Koshigoe (腰越) is a part of the municipality of Kamakura, Kanagawa prefecture, Japan, located at the western end of the beach of Shichirigahama, near Fujisawa. The name seems to stem from the fact it was founded by people who crossed ("goe") the base ("koshi") of the mountains to reach the fertile plains near the sea.

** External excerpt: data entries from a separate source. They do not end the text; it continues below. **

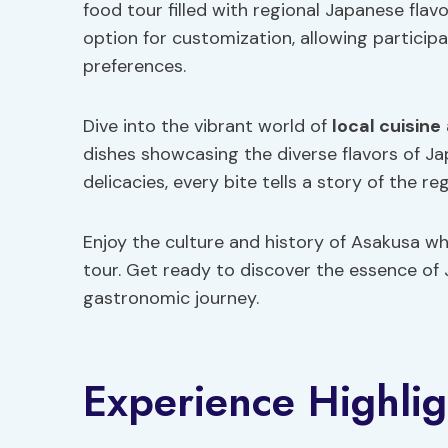
food tour filled with regional Japanese flav
option for customization, allowing participan
preferences.
Dive into the vibrant world of
local cuisine
dishes showcasing the diverse flavors of Ja
delicacies, every bite tells a story of the reg
Enjoy the culture and history of Asakusa wh
tour. Get ready to discover the essence of 
gastronomic journey.
Experience Highlig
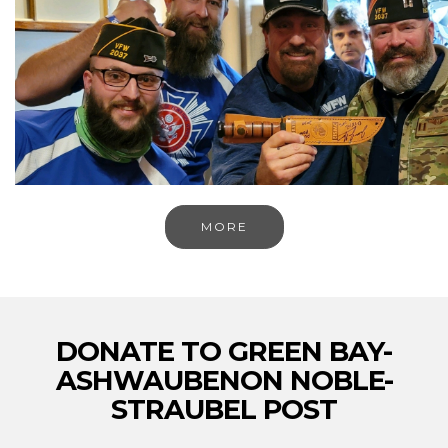
MORE
DONATE TO GREEN BAY-
ASHWAUBENON NOBLE-
STRAUBEL POST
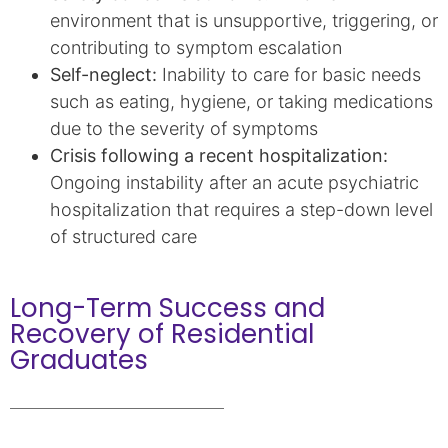
environment that is unsupportive, triggering, or
contributing to symptom escalation
Self-neglect:
Inability to care for basic needs
such as eating, hygiene, or taking medications
due to the severity of symptoms
Crisis following a recent hospitalization:
Ongoing instability after an acute psychiatric
hospitalization that requires a step-down level
of structured care
Long-Term Success and
Recovery of Residential
Graduates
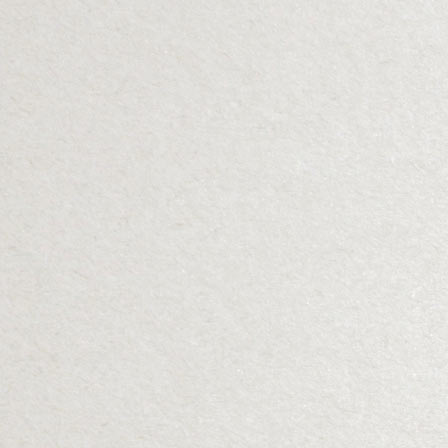
Details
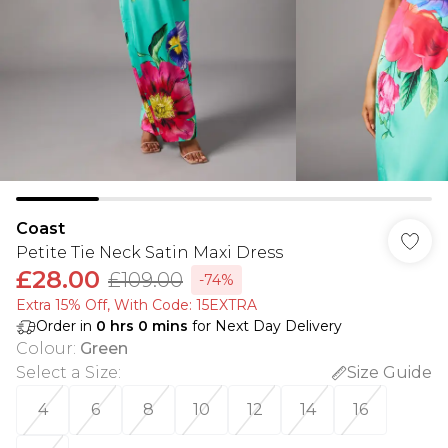
Coast
Petite Tie Neck Satin Maxi Dress
£28.00
£109.00
-74%
Extra 15% Off, With Code: 15EXTRA​
Order in
0
hrs
0
mins
for Next Day Delivery
Colour
:
Green
Select a Size
:
Size Guide
4
6
8
10
12
14
16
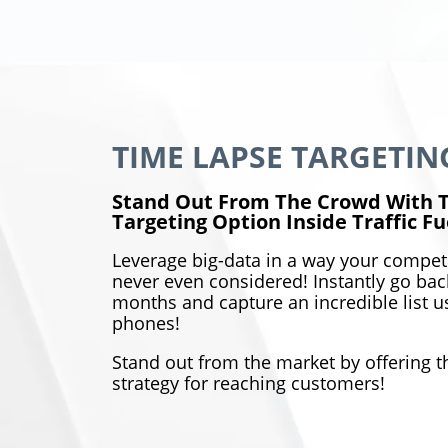
TIME LAPSE TARGETING
Stand Out From The Crowd With T
Targeting Option Inside Traffic Fu
Leverage big-data in a way your compet
never even considered! Instantly go back
months and capture an incredible list us
phones!
Stand out from the market by offering 
strategy for reaching customers!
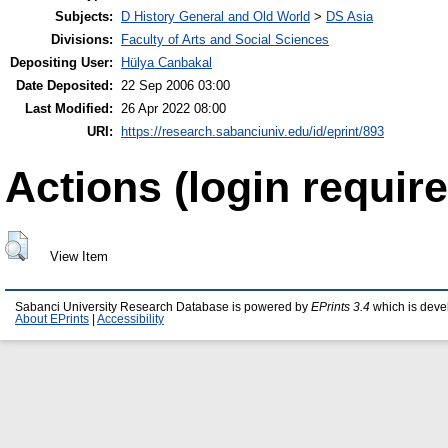
Subjects:
D History General and Old World
>
DS Asia
Divisions:
Faculty of Arts and Social Sciences
Depositing User:
Hülya Canbakal
Date Deposited:
22 Sep 2006 03:00
Last Modified:
26 Apr 2022 08:00
URI:
https://research.sabanciuniv.edu/id/eprint/893
Actions (login require
View Item
Sabanci University Research Database is powered by
EPrints 3.4
which is deve
About EPrints
|
Accessibility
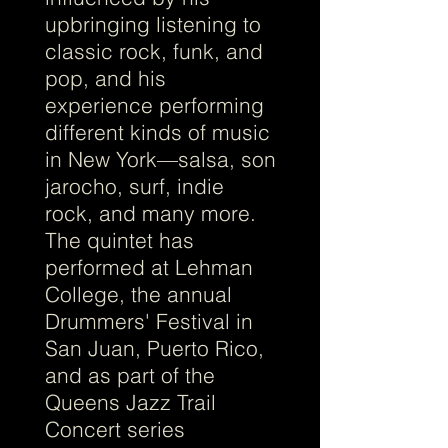
upbringing listening to
classic rock, funk, and
pop, and his
experience performing
different kinds of music
in New York—salsa, son
jarocho, surf, indie
rock, and many more.
The quintet has
performed at Lehman
College, the annual
Drummers' Festival in
San Juan, Puerto Rico,
and as part of the
Queens Jazz Trail
Concert series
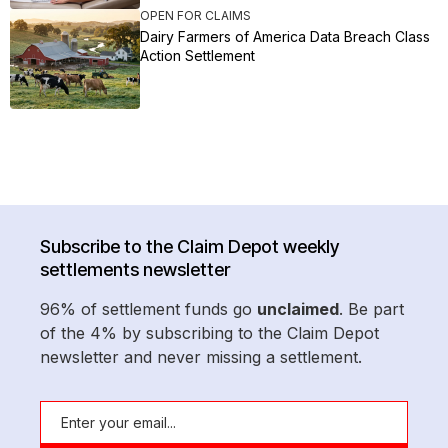
OPEN FOR CLAIMS
Dairy Farmers of America Data Breach Class
Action Settlement
Subscribe to the Claim Depot weekly
settlements newsletter
96% of settlement funds go
unclaimed
. Be part
of the 4% by subscribing to the Claim Depot
newsletter and never missing a settlement.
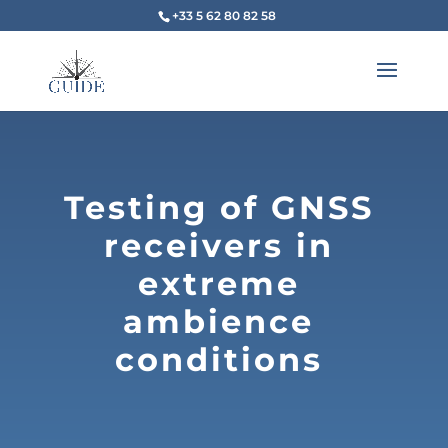
+33 5 62 80 82 58
Testing of GNSS
receivers in
extreme
ambience
conditions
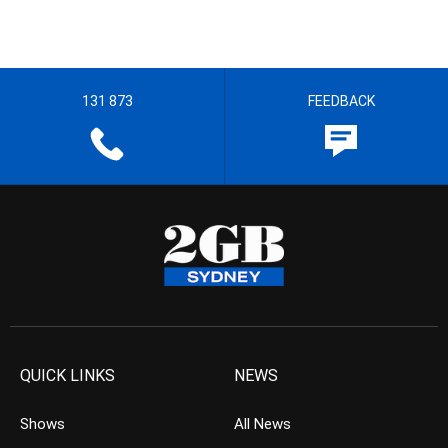
131 873
FEEDBACK
QUICK LINKS
NEWS
Shows
All News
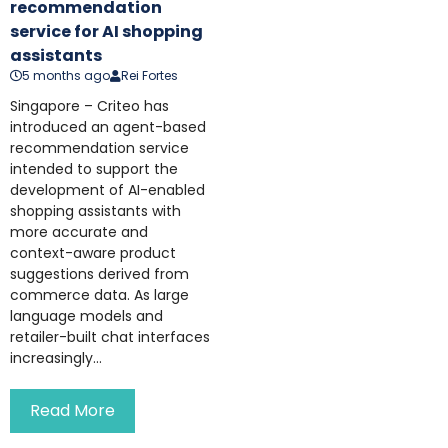
recommendation
service for AI shopping
assistants
5 months ago
Rei Fortes
Singapore – Criteo has
introduced an agent-based
recommendation service
intended to support the
development of AI-enabled
shopping assistants with
more accurate and
context-aware product
suggestions derived from
commerce data. As large
language models and
retailer-built chat interfaces
increasingly...
Read More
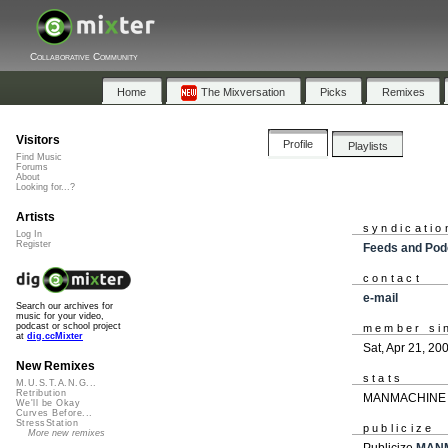
Collaborative Community
Home
The Mixversation
Picks
Remixes
Visitors
Profile
Playlists
Find Music
Forums
About
Looking for...?
Artists
syndicatio
Log In
Register
Feeds and Pod
contact
e-mail
Search our archives for
music for your video,
podcast or school project
member si
at
dig.ccMixter
Sat, Apr 21, 20
New Remixes
stats
M.U.S.T.A.N.G...
Retribution
MANMACHINE ha
We'll be Okay
Curves Before...
StressStation
publicize
More new remixes
Publicize
MAN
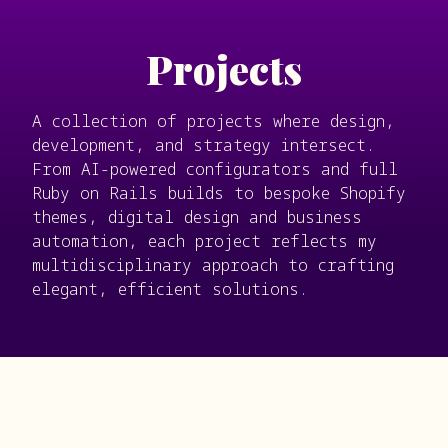
Projects
A collection of projects where design,
development, and strategy intersect.
From AI-powered configurators and full
Ruby on Rails builds to bespoke Shopify
themes, digital design and business
automation, each project reflects my
multidisciplinary approach to crafting
elegant, efficient solutions.
Filter
Development
Design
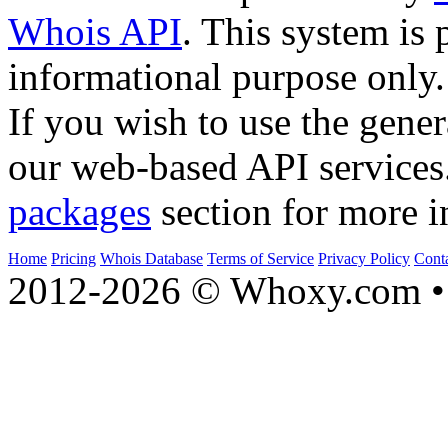
Whois API
. This system is 
informational purpose only.
If you wish to use the gener
our web-based API services
packages
section for more i
Home
Pricing
Whois Database
Terms of Service
Privacy Policy
Cont
2012-2026 © Whoxy.com • 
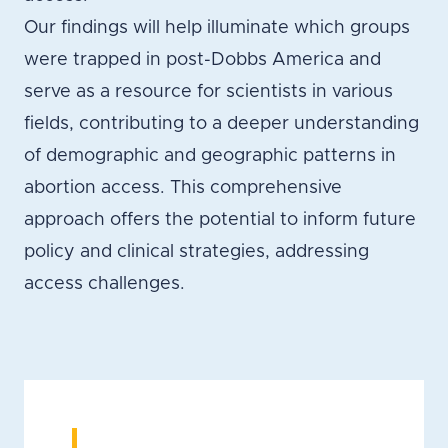
Our findings will help illuminate which groups
were trapped in post-Dobbs America and
serve as a resource for scientists in various
fields, contributing to a deeper understanding
of demographic and geographic patterns in
abortion access. This comprehensive
approach offers the potential to inform future
policy and clinical strategies, addressing
access challenges.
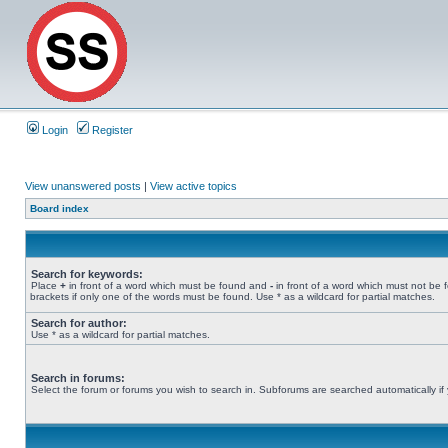
Login
Register
View unanswered posts
|
View active topics
Board index
Search for keywords:
Place
+
in front of a word which must be found and
-
in front of a word which must not be 
brackets if only one of the words must be found. Use * as a wildcard for partial matches.
Search for author:
Use * as a wildcard for partial matches.
Search in forums:
Select the forum or forums you wish to search in. Subforums are searched automatically if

This small town's name has gone down to history for its deep links with beloved hero Minamoto no Yoshitsune who, having defeated the Taira clan in 1185 after the Genpei War, arrived in Koshigoe with Taira no Munemori and his son Taira no Kiyomune as his prisoners in tow. He meant to bring them personally to Kamakura, but was forbidden to enter by his brother Yoritomo. His prisoners were, however, taken away and paraded on Wakamiya Ōji, Kamakura's main street. Yoshitsune waited fruitlessly for the permission to enter for about 20 days at Koshigoe's Manpuku-ji, near Shichirigahama, then dictated to his attendant Benkei a letter for Yoritomo destined to become famous, the "Letter from Koshigoe". He later gave up and left, but his brother pursued him and his severed head, pickled in sake, was exposed to the public's view, again in Koshigoe, four years later. In 1335, Hōjō Tokiyuki was defeated here by Ashikaga Takauji and his army.